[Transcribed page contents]

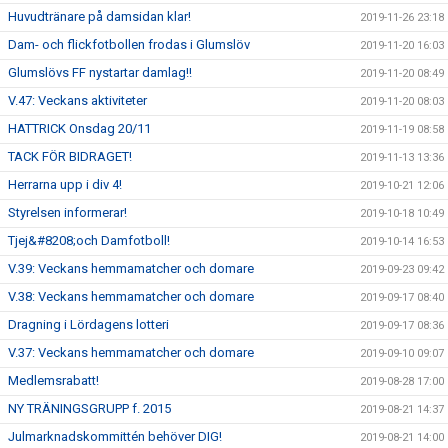
Huvudtränare på damsidan klar!
2019-11-26 23:18
Dam- och flickfotbollen frodas i Glumslöv
2019-11-20 16:03
Glumslövs FF nystartar damlag!!
2019-11-20 08:49
V.47: Veckans aktiviteter
2019-11-20 08:03
HATTRICK Onsdag 20/11
2019-11-19 08:58
TACK FÖR BIDRAGET!
2019-11-13 13:36
Herrarna upp i div 4!
2019-10-21 12:06
Styrelsen informerar!
2019-10-18 10:49
Tjej&#8208;och Damfotboll!
2019-10-14 16:53
V.39: Veckans hemmamatcher och domare
2019-09-23 09:42
V.38: Veckans hemmamatcher och domare
2019-09-17 08:40
Dragning i Lördagens lotteri
2019-09-17 08:36
V.37: Veckans hemmamatcher och domare
2019-09-10 09:07
Medlemsrabatt!
2019-08-28 17:00
NY TRÄNINGSGRUPP f. 2015
2019-08-21 14:37
Julmarknadskommittén behöver DIG!
2019-08-21 14:00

## PROBLEM TO WORK ON
Return precisely the lines of the records, starting with the line that holds "2019-11-20 08:03" and ending with the last one.

## YOUR RESPONSE
2019-11-20 08:03
HATTRICK Onsdag 20/11
2019-11-19 08:58
TACK FÖR BIDRAGET!
2019-11-13 13:36
Herrarna upp i div 4!
2019-10-21 12:06
Styrelsen informerar!
2019-10-18 10:49
Tjej&#8208;och Damfotboll!
2019-10-14 16:53
V.39: Veckans hemmamatcher och domare
2019-09-23 09:42
V.38: Veckans hemmamatcher och domare
2019-09-17 08:40
Dragning i Lördagens lotteri
2019-09-17 08:36
V.37: Veckans hemmamatcher och domare
2019-09-10 09:07
Medlemsrabatt!
2019-08-28 17:00
NY TRÄNINGSGRUPP f. 2015
2019-08-21 14:37
Julmarknadskommittén behöver DIG!
2019-08-21 14:00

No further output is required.